We use the FQDN and remove any spaces:

#! /bin/bash

###
# Computer name cleanup - v0.1 - Thomas Holbrook
###

shopt -s nocasematch

cutfqdn=`sudo /usr/libexec/PlistBuddy -c "print :ActiveDirectory:fully-qualified domain name:" /Library/Preferences/OpenDirectory/DynamicData/Active Directory/JIGSAWSYSTEMS.plist | head -n1 | cut -d "." -f1`

echo "AD FQDN is $cutfqdn"

cutfqdnNoWS="${cutfqdn//[[:space:]]/}"

echo "Clean FQDN is $cutfqdnNoWS"

currentComputerName=`sudo scutil --get ComputerName`
echo "Current computer name is $currentComputerName"

currentLocalHostName=`sudo scutil --get LocalHostName`
echo "Current local host name is $currentLocalHostName"

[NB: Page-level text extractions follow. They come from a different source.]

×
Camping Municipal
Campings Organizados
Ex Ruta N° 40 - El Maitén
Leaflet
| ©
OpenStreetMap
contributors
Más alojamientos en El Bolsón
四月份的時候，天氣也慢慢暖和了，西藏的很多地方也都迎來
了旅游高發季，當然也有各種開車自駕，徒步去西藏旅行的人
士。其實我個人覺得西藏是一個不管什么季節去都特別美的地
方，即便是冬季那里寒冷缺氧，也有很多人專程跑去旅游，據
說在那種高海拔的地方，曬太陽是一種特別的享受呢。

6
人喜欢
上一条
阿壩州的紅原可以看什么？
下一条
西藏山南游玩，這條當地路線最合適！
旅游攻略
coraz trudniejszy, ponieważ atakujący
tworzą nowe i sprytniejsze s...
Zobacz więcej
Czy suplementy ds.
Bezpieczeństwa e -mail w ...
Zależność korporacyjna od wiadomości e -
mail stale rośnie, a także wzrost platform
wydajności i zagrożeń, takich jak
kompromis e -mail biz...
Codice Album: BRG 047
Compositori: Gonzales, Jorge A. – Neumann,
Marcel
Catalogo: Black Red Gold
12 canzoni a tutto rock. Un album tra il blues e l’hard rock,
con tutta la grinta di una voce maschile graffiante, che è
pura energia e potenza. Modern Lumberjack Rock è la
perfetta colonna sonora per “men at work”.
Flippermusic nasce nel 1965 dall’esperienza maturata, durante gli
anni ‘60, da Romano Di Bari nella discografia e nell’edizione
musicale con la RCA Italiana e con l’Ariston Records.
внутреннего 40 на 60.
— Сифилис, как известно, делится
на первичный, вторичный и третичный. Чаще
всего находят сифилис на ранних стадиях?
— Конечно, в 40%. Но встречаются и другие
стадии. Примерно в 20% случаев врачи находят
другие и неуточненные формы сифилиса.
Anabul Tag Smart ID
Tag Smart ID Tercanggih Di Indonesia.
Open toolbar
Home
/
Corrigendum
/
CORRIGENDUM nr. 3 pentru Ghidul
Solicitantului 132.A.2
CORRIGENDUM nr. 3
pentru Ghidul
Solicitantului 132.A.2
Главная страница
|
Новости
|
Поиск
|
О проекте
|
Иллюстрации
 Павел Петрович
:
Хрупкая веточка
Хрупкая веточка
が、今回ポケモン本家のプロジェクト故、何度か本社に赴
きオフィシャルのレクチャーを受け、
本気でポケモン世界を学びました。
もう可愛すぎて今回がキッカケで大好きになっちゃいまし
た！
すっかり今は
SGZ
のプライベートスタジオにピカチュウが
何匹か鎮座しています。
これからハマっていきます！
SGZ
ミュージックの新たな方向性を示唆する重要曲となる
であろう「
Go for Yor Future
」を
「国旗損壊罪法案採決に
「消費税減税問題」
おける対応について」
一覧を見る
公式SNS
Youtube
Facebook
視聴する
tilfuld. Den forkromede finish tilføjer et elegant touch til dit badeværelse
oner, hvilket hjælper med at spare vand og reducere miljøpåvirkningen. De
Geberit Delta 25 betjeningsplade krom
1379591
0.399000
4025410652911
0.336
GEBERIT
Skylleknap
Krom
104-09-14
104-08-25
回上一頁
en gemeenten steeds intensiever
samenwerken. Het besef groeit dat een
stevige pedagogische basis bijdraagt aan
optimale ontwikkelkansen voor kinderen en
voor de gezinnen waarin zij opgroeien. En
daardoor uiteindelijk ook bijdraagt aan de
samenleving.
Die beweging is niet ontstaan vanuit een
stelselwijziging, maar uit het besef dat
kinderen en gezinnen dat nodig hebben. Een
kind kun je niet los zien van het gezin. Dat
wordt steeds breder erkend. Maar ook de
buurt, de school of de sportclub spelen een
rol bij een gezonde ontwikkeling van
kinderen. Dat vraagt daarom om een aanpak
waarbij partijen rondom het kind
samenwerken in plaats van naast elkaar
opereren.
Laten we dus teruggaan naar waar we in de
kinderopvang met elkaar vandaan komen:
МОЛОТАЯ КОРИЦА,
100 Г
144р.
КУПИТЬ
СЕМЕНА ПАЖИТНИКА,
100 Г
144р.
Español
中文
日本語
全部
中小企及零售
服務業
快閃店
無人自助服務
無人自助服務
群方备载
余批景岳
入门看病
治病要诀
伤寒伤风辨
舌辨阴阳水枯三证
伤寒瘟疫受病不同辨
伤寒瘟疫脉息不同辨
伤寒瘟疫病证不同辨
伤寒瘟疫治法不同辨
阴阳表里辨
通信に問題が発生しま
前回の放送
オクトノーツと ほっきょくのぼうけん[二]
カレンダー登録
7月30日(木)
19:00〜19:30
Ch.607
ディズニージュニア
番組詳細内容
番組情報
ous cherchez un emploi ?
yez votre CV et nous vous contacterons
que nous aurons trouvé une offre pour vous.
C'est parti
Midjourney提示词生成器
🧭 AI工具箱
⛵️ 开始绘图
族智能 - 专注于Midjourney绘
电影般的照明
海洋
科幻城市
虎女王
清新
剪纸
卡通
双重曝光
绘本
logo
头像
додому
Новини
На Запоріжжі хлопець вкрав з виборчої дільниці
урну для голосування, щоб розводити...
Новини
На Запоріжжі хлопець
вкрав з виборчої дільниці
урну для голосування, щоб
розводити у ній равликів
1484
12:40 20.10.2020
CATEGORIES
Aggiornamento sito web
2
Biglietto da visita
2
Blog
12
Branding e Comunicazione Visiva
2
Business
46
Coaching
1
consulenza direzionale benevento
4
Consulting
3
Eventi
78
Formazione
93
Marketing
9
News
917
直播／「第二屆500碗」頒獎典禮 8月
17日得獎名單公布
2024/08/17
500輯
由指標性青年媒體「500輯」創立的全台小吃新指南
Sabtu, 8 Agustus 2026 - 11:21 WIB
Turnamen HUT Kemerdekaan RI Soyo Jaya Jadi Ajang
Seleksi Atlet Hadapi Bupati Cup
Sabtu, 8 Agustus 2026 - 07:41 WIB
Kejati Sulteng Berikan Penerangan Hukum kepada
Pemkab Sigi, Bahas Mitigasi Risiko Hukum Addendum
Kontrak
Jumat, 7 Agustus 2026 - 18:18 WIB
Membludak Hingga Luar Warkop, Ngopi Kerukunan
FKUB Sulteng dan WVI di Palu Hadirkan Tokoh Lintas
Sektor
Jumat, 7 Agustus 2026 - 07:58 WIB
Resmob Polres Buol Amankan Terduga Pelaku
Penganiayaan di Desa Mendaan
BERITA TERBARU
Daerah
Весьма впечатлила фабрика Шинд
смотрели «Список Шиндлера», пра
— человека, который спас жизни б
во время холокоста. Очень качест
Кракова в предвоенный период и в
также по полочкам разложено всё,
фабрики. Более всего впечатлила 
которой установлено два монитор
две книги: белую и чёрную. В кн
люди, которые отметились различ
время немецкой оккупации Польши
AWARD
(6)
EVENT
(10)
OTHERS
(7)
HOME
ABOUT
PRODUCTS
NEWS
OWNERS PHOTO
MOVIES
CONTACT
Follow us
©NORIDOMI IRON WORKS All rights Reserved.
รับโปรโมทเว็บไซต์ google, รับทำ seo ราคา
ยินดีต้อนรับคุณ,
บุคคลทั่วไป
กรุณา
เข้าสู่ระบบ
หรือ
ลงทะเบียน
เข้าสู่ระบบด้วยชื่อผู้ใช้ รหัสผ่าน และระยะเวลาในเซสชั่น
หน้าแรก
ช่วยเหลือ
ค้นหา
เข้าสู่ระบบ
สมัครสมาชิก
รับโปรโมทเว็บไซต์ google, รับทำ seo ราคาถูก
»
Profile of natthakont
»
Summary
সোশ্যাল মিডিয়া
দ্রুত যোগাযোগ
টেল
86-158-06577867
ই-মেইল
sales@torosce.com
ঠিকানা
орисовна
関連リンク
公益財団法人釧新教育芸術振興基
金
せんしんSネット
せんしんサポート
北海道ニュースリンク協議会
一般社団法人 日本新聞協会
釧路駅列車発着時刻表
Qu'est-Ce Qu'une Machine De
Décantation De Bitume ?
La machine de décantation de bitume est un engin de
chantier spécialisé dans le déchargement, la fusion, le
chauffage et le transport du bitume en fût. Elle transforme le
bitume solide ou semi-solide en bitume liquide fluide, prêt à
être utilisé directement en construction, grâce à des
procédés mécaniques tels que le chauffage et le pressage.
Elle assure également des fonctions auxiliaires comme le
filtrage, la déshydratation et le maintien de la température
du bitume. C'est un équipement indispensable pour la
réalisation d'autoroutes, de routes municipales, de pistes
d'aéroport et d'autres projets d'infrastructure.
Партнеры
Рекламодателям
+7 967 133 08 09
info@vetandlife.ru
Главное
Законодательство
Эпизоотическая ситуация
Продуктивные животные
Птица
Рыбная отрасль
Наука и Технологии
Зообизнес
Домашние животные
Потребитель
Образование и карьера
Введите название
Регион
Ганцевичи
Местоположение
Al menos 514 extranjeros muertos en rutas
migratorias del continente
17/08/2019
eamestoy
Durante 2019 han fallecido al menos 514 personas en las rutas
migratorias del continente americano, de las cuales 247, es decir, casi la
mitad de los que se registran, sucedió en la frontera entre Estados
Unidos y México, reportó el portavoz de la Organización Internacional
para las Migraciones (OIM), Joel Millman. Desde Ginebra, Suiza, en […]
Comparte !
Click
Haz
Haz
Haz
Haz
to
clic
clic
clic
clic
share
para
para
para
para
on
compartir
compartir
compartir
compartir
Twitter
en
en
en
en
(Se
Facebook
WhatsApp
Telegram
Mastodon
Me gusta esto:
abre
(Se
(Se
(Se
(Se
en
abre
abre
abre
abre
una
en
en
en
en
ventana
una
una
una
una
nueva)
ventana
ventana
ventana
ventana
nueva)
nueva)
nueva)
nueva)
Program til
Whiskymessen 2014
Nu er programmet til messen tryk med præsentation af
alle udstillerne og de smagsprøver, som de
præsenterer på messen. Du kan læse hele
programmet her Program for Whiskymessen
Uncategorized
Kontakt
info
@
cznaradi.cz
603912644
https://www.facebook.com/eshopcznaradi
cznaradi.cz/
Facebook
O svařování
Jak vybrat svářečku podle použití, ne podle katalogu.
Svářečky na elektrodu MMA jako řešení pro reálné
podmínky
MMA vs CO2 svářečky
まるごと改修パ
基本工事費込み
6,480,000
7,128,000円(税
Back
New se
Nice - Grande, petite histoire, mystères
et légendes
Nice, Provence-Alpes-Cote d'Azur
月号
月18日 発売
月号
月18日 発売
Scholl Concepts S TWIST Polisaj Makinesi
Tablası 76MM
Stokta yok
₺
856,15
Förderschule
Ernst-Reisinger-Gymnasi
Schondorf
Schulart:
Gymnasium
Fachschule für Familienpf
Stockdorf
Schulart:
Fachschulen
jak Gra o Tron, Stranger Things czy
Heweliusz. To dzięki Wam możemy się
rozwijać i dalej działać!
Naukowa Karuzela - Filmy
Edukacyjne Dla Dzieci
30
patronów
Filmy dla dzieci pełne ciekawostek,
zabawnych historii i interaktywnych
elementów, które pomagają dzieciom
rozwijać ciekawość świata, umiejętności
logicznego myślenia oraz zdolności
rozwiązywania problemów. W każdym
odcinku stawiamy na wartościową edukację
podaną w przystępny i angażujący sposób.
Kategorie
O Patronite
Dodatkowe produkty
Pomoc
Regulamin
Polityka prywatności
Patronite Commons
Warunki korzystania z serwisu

currentHostName=`sudo scutil --get HostName`
echo "Current host name is $currentLocalHostName"

currentBashHN=`hostname`
echo "Current host name is $currentBashHN"

if [[ $cutfqdn != "macbook air"* ]] && [[ $cutfqdn != "" ]]; 

    then

        if [ "$currentComputerName" = "$cutfqdn" ]; then

          echo "Current computer name is OK"

          else 

          echo "Incorrect Current computer name updateing"

          sudo scutil --set ComputerName $cutfqdn

        fi

        if [ "$currentLocalHostName" = "$cutfqdn" ]; then

          echo "Current local host name name is OK"

          else 

          echo "Incorrect Current local host name updateing"

          sudo scutil --set LocalHostName $cutfqdn

        fi

        if [ "$currentHostName" = "$cutfqdn" ]; then

          echo "Current host name name is OK"

          else 

          echo "Incorrect Current  host name updateing"

          sudo scutil --set HostName $cutfqdn

        fi

        if [ "$currentBashHN" = "$cutfqdn" ]; then

          echo "Current host name name is OK"

          else 

          echo "Incorrect Current  host name updateing"

          sudo hostname $cutfqdn

        fi

        exit 0

    else

        echo "Are we bound to AD? / Not Bound as macbook air?"